Una vez afuera, Gyles condujo a Francesca por la acera hacia las tiendas. La primera era una panadería.

– ¡Huele de maravilla! -Francesca se detuvo a mirar por la ventana empañada. Al cabo de un segundo, una mujer rechoncha, de rostro rubicundo, apareció en el zaguán, sacudiéndose las manos llenas de harina en un aparatoso delantal.

Gyles le hizo una inclinación de cabeza.

– Señora Duckett. -La mujer hizo una sucinta reverencia y musitó un «milord» con la mirada fija en Francesca. Gyles reprimió una sonrisa irónica-. Permítame que la presente a lady Francesca, mi condesa.

La señora Duckett se inclinó con su mejor reverencia.

– ¡Milady! Sed bienvenida a la aldea de Lambourn.

Francesca sonrió y, con su soltura habitual, agradeció el saludo y se interesó por el negocio de la señora Duckett. La panadera estuvo más que encantada de enseñarle todo a su señoría.

Así siguieron calle arriba, para luego cruzar y regresar por la otra acera. La excursión sirvió a Gyles, según descubrió, para aprender algo inesperado.

Había previsto el ávido interés de los tenderos por saludar a su condesa; lo que no se esperaba era que ella sintiera tanto interés -a todas luces sincero- por ellos, y por la aldea en general. Pero lo sentía. Su interés resonaba claramente en sus preguntas, en el brillo de sus ojos y en su concentrada atención.

Sorprendió a su mente siguiendo los pasos de la de ella, viendo las cosas a través de sus ojos. Y le sorprendió lo que vio. Sin embargo, eso era sólo una parte de la revelación. Aquí él conocía a todos y todos lo conocían; a pesar de esa familiaridad, cada vez que aparecía, solía ser el centro de atención. Hoy no. Lo que le dejó en una posición como de observador fantasmal, contemplando la entrada de Francesca en este escenario tan familiar, presenciando el efecto que ejercía en él, en todos aquellos personajes conocidos.

Los atraía como una llama a las polillas. Su aplomo, su seguridad… Trató de determinar cuál resultaba su principal atractivo. La observó al despedirse de la sombrerera: la vio sonreír, vio la reacción embelesada de la mujer.

Vio algo que reconoció. La fe de Francesca en la felicidad, una convicción inquebrantable de que la felicidad existía, de que estaba ahí para quien la reclamara, independientemente de la posición de cada cual en la vida, independientemente de lo que la felicidad representara para cada uno.

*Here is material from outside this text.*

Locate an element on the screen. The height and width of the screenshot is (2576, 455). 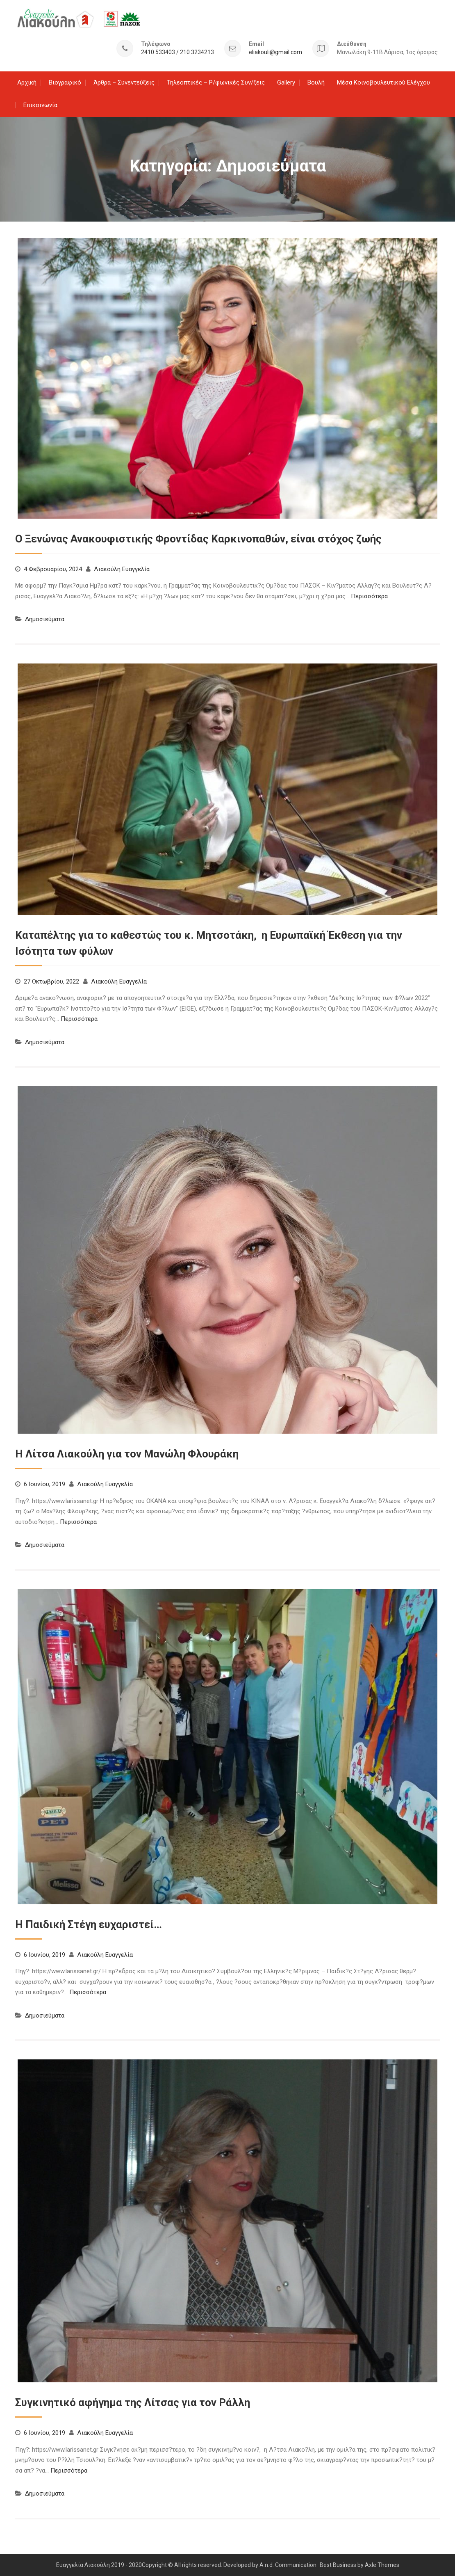
Gallery is located at coordinates (286, 82).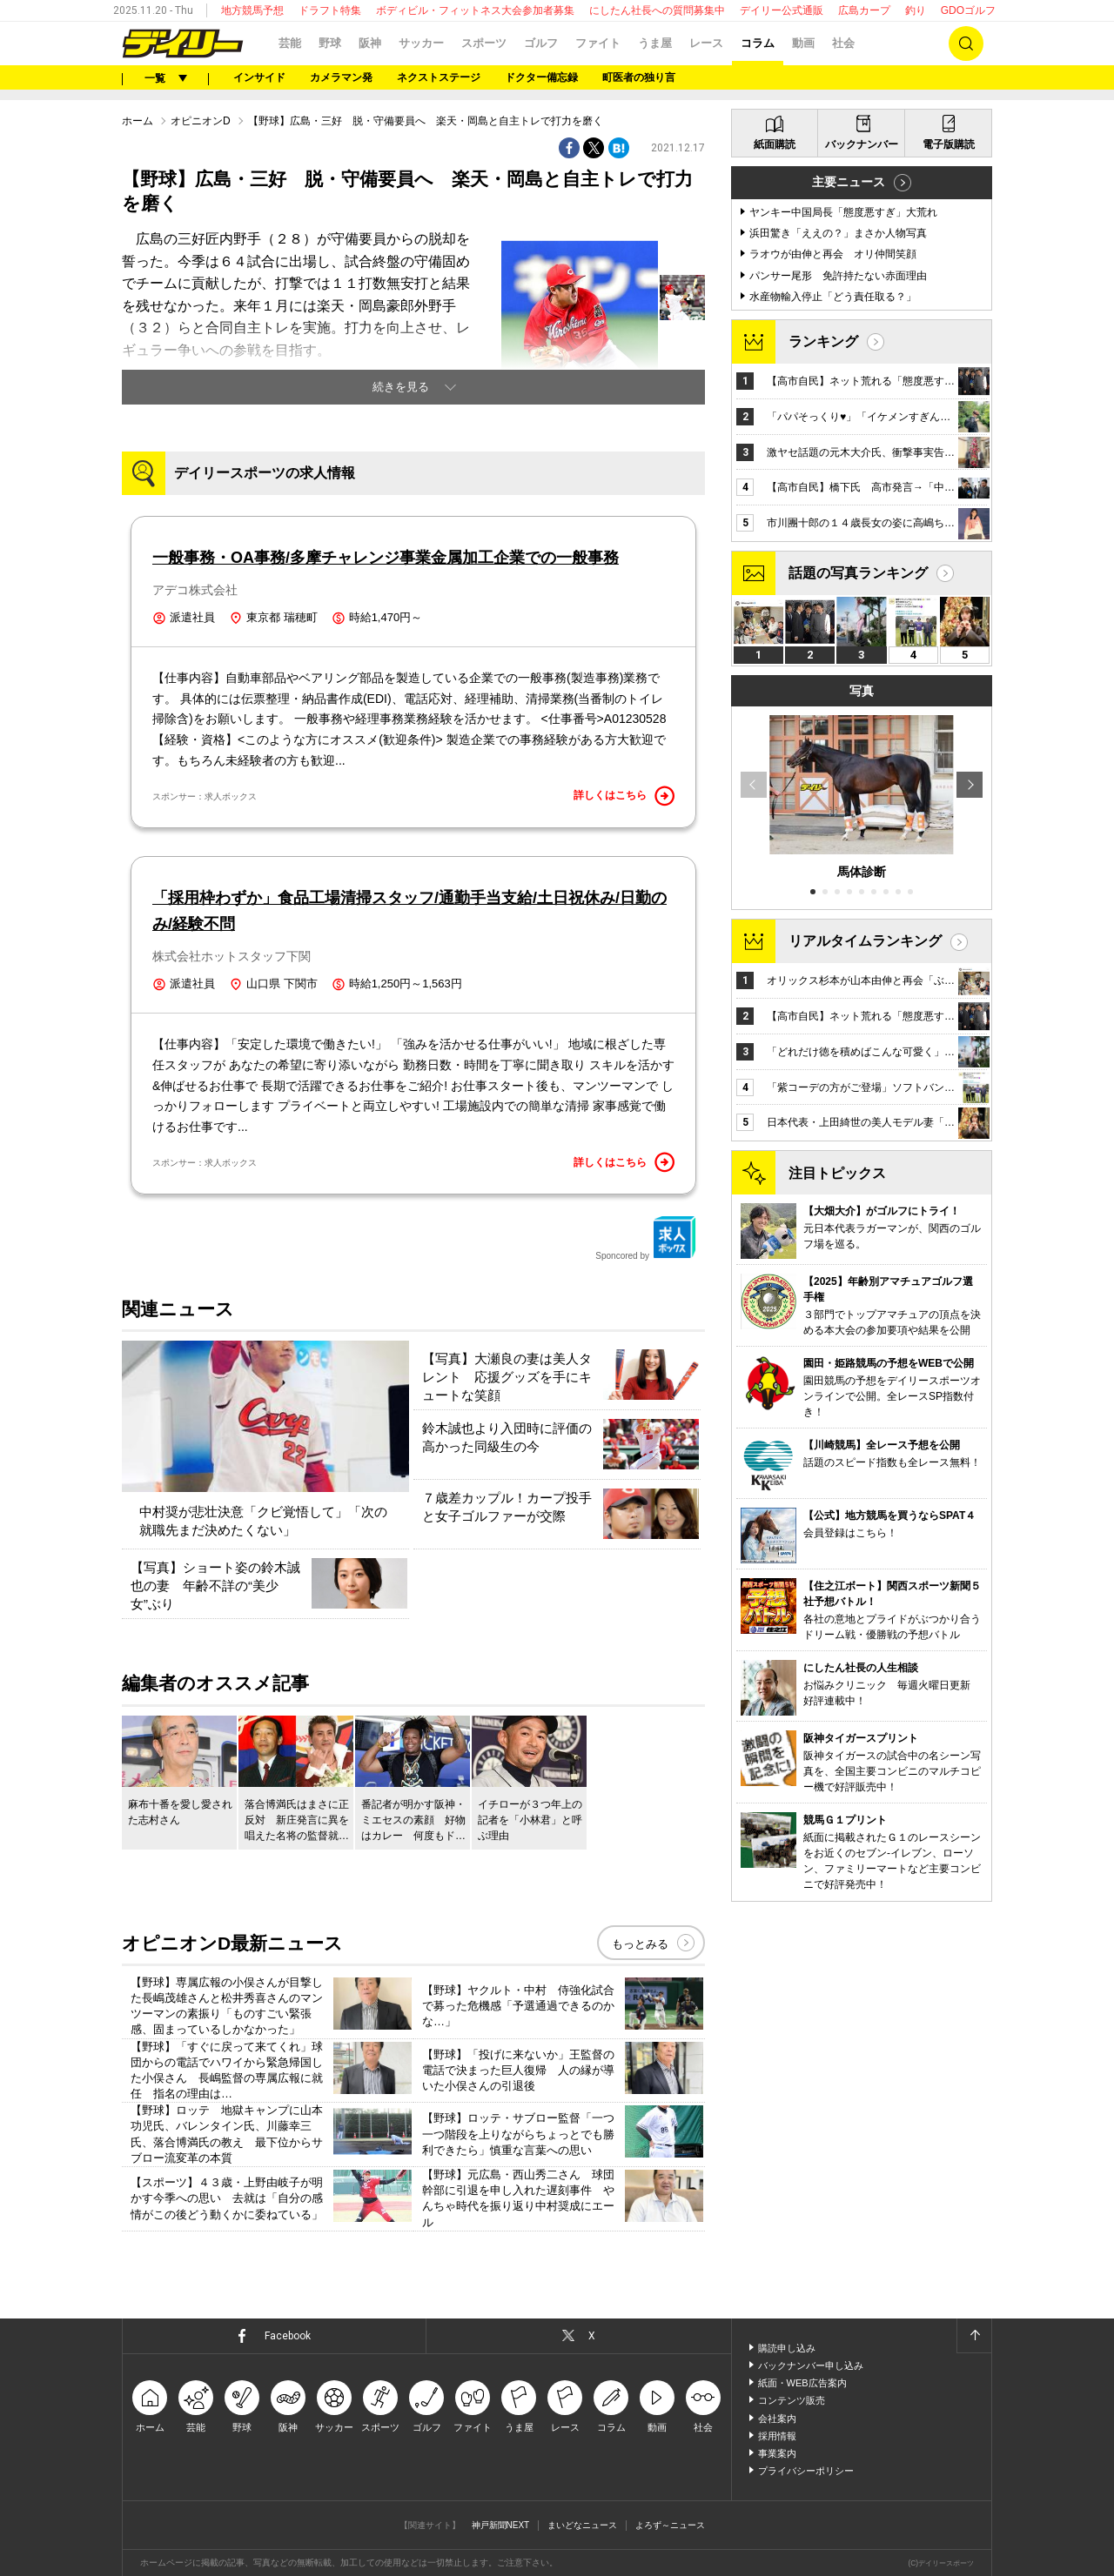  What do you see at coordinates (823, 341) in the screenshot?
I see `ランキング` at bounding box center [823, 341].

Esa convicción la envolvía como una capa, tocándolo todo a su al rededor.

Ella se volvió hacia él, con una sonrisa deslumbrante iluminando sus ojos. Tomó la mano que le tendía, vaciló un instante y la llevó a sus labios. Francesca lo miró con ojos sorprendidos.

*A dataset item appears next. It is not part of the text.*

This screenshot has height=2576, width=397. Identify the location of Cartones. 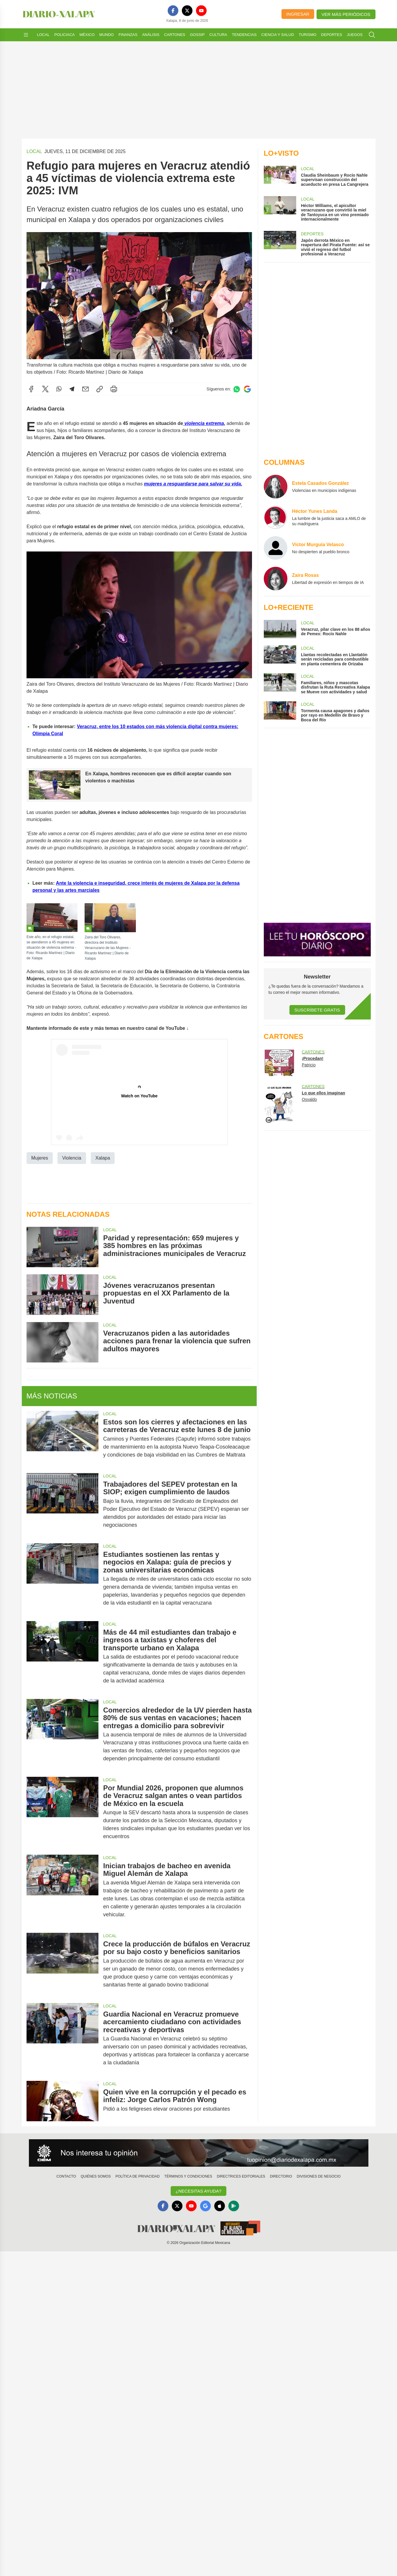
(174, 34).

– Venid. Es hora de comer. -Con una inclinación de cabeza a la embelesada sombrerera, salió de la tienda llevándola de la mano.

– Parecía tener unos sombreros de muy buena calidad. -Francesca volvió la vista al delicado encaje de la ventana. Gyles la conducía hacia delante con firmeza. -Mamá y Henni requieren sus servicios de vez en cuando.

– Humm. Quizás…

– ¡Chillingworth!

Se detuvieron y giraron; Francesca vio a una dama de mediana edad y a un caballero cruzando la calle en dirección a ellos.

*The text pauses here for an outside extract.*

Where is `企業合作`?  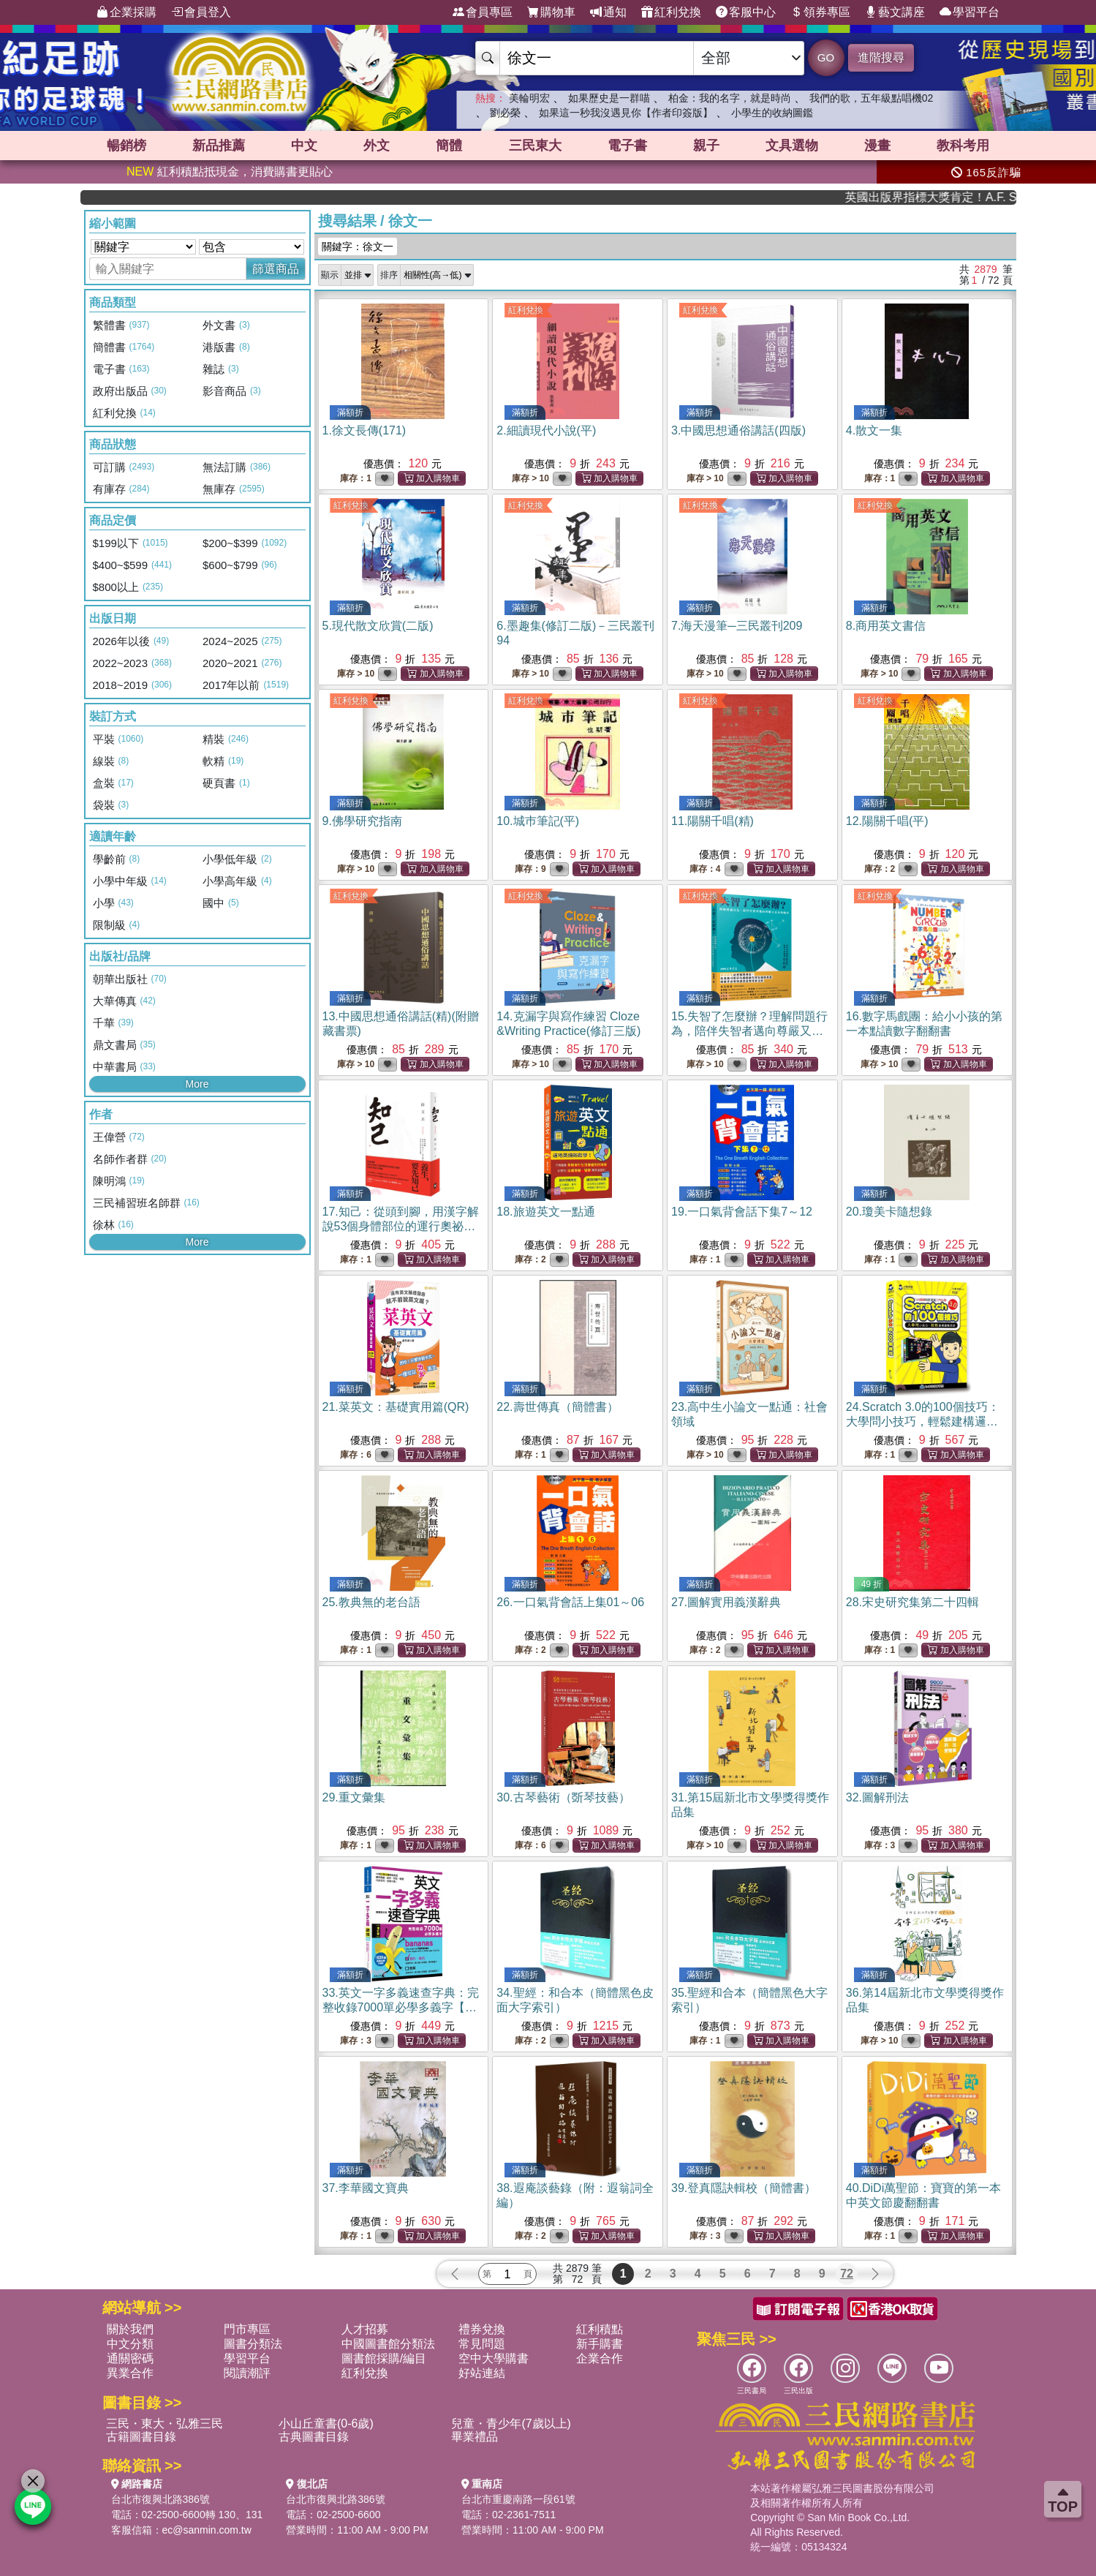 企業合作 is located at coordinates (599, 2358).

– Sir Henry y lady Middlesham -murmuró Gyles-. No son como los Gilmartin… -Fue todo lo que le dio tiempo a añadir antes de que los Middlesham les alcanzaran.

Se hicieron las presentaciones correspondientes. Lady Middlesham era mujer agradable de enormes ojos parpadeantes, mientras que sir Henry era el clásico hombre del campo, robusto, encantado de inclinarse sobre su mano diciéndole que «qué cosa tan bonita» era, para volverse inmediatamente hacia Gyles con alguna pregunta relativa al río.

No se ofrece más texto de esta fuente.